Updated

Second-quarter earnings at Target Corp. (TGT) quadrupled due to a one-time gain from the sale of its Marshall Field's (search) department stores to The May Department Store Co. (MAY).

The discount retailer Thursday reported net income of $1.42 billion, or $1.54 per share, up from $358 million, or 39 cents per share, in the same quarter last year. Total revenues were $10.56 billion, up 10 percent from $9.59 billion in the second quarter of 2003, driven by a 3.9 percent increase in comparable-store sales — sales at stores open at least a year.

Earnings from continuing operations were $366 million, or 40 cents per share, up 11 percent from $329 million, or 36 cents per share, in the second quarter last year. The earnings for continuing operations included a pretax loss of $74 million related to the repurchase of $455 million in debt.

Analysts surveyed by Thomson First Call had estimated 47 cents per share.

"We are pleased with our strong second-quarter results at Target Stores, and confident that we will continue to enjoy profitable market-share growth throughout the remainder of 2004 and well into the future," Bob Ulrich, chairman and chief executive officer, said in a statement.
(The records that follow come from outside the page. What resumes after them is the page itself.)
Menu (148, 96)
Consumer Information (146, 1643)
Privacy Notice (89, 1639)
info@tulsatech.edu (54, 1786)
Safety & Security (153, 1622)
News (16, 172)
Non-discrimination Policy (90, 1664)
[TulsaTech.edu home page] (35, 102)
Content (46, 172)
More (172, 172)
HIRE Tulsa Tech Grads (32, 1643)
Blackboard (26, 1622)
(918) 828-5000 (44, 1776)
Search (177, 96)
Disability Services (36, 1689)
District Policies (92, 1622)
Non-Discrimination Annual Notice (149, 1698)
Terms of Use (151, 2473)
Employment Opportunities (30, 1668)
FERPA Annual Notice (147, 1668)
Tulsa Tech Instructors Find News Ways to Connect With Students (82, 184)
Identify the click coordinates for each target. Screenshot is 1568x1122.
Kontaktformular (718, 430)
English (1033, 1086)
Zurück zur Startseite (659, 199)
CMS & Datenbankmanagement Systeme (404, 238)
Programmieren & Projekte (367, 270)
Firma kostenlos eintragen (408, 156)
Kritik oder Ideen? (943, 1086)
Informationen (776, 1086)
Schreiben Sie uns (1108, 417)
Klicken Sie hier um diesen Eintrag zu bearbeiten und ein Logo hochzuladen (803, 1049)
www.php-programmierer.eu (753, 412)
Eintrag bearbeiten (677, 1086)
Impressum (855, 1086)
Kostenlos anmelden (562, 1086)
Earnings for the first six months were $1.85 billion, or $2.02 per share, up 162 percent from $707 million, or 77 cents per share, in the first half of 2003. Revenues were $20.74 billion, up 12 percent from $18.52 billion in the first six months last year.

Target operates 1,272 Target stores in 47 states and the online business Target.com.

On July 29, Target said it had agreed to sell its Mervyn's subsidiary, including 257 stores, to an investment group and to sell Mervyn's (search) credit card receivables to GE Consumer Finance for a total price of around $1.65 billion. The transaction is expected to close in the third quarter. Target said it expects the sale to result in a pretax gain of about $270 million.

Separately, Target expects its sale of nine Mervyn's stores in Minnesota to The May Department Store Co. to also close in the third quarter, and said the deal will not affect earnings.